*Exercise description*. Please make an exact copy of the lines from the one holding "Label: stomach. Return masks as SVG." through the end of the data, both ends included, with no pictures.

═══

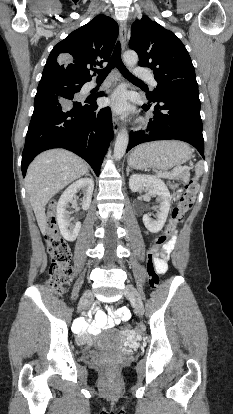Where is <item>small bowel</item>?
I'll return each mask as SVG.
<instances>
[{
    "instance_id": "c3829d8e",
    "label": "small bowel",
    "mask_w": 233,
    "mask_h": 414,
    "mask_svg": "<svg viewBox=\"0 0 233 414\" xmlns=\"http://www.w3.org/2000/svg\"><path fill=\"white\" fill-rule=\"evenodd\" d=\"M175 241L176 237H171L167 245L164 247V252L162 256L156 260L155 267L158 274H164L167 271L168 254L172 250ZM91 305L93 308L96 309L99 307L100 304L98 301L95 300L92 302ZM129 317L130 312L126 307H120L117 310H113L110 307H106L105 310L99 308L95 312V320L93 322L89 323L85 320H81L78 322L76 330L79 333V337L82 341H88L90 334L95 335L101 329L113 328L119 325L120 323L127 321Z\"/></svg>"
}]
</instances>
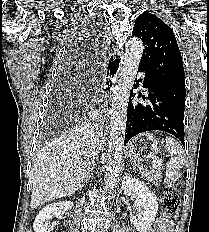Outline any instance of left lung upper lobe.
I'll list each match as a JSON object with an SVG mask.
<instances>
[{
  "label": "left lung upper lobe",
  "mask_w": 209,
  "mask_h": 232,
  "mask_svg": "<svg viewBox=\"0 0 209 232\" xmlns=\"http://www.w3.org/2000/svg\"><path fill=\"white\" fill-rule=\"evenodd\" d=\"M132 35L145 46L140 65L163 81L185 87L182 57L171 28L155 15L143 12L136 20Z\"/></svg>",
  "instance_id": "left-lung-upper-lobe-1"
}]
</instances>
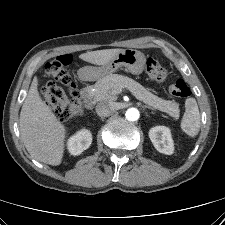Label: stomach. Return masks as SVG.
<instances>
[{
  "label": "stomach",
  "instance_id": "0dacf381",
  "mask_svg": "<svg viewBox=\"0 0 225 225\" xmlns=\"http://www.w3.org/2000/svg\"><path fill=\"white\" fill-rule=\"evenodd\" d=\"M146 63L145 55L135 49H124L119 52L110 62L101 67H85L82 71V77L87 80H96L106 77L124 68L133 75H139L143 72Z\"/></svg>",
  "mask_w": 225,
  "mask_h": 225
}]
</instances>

═══

*Problem solution*.
Label: stomach. Return masks as SVG.
<instances>
[{
  "label": "stomach",
  "instance_id": "0dacf381",
  "mask_svg": "<svg viewBox=\"0 0 225 225\" xmlns=\"http://www.w3.org/2000/svg\"><path fill=\"white\" fill-rule=\"evenodd\" d=\"M146 63L145 55L135 49H124L119 52L110 62L101 67H85L82 71V77L87 80H96L106 77L124 68L133 75H139L143 72Z\"/></svg>",
  "mask_w": 225,
  "mask_h": 225
}]
</instances>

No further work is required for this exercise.